The Philosophy: Control vs. Cost
Enterprise tools like Databricks, Snowflake, or Azure Fabric are standard for large organizations. They solve the problem of scaling to petabytes and managing hundreds of engineers. However, for small teams or deep technical R&D shops, these tools are often overkill. They introduce significant billing overhead and vendor lock-in for workloads that simply do not require distributed clusters.
We believe that for high-performance, focused engineering teams, self-hosted infrastructure provides the ultimate balance: full control, maximum data sovereignty, and extreme cost-effectiveness. You pay for the metal, not the markup.
The Solution
We architected a fully self-managed stack running on a standard Hetzner Cloud VM (CAX21: 4 vCPU, 8GB RAM). This setup costs approximately €6/month, demonstrating that you do not need a five-figure cloud bill to have a professional data lakehouse.
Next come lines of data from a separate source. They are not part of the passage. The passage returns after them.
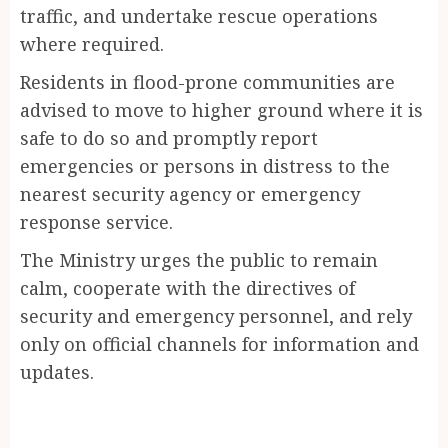
traffic, and undertake rescue operations
where required.
Residents in flood-prone communities are
advised to move to higher ground where it is
safe to do so and promptly report
emergencies or persons in distress to the
nearest security agency or emergency
response service.
The Ministry urges the public to remain
calm, cooperate with the directives of
security and emergency personnel, and rely
only on official channels for information and
updates.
1. "Control Room" Frontend
We built a custom dashboard inspired by the operational clarity of Azure Data Factory's monitoring view.
- Pipeline History: Provides a clear, temporal view of all Dagster runs, allowing for instant debugging of failures.
- Data Explorer: A lightweight query interface allowing users to explore the Delta Lake directly using DuckDB. This brings the "Query Editor" experience of big platforms to local files.

2. Data Storage: The Local Lakehouse
We implemented a full Delta Lake architecture, but instead of using expensive cloud object storage (S3), we hosted it locally on the VM's NVMe drive under /data/lake.
- Architecture: A standardized Bronze/Silver/Gold medallion architecture ensures data quality and lineage.
- Performance: By keeping compute (DuckDB) and storage (Delta Tables) on the same machine, we eliminate network latency entirely.
- Protocol: We leverage the open-source Delta Lake protocol for ACID transactions and time-travel, giving us enterprise-grade reliability on a local filesystem.
3. High-Efficiency Engine: Why DuckDB?
A core architectural decision was selecting the compute engine. The industry standard for years has been Apache Spark. However, we identified a shift in the data landscape.
The Spark vs. DuckDB Trade-off
In 2015, vertical scaling was hard, and RAM was expensive. If you had 100GB of data, you often needed a cluster. Today, a single node with NVMe drives and reasonable RAM can verify massive datasets.
For workloads under 1TB/day (which covers 99% of use cases), the complexity of managing a Spark cluster (JVM tuning, worker nodes, shuffling) is an unnecessary tax. We aligned with the industry trend favoring DuckDB for single-node processing. It allows us to process millions of rows of financial data in-memory with vectorized execution, avoiding the network overhead of distributed systems entirely.
4. Orchestration & Quality
- Dagster: Manages complex dependency graphs and pipeline execution. We prefer its asset-based definition over Airflow's task-based approach.
- dbt (Data Build Tool): Handles SQL transformations and automated testing.
- Docker: Containerizes every step to ensure consistent execution environments.
5. Infrastructure as Code
The entire platform is defined in code.
- Ansible: Automates the provisioning and configuration of the Linux server.
- Self-Healing: The system is designed to recover automatically from failures, minimizing maintenance overhead.
Note: DevOps Highlight: Self-Healing Infrastructure The platform runs on "ephemeral runners" that automatically reset state between jobs. Using Ansible, we provision the environment from scratch in minutes, ensuring no "configuration drift" occurs over months of operation.
Key Outcomes
- High Efficiency: Achieved full operational data capabilities on a standard 8GB RAM VM, reducing infrastructure costs by >90% compared to managed SaaS.
- High Performance: Capable of processing full Nasdaq/NYSE historical datasets in-memory using DuckDB.
- Ownership: Complete data sovereignty with zero vendor lock-in.
QuantLens proves that with the right architecture, creating a "Data Lakehouse" is a matter of smart engineering and choosing the right tool for the scale, not just buying the most expensive enterprise license.
— Pedro
Founder & Principal Engineer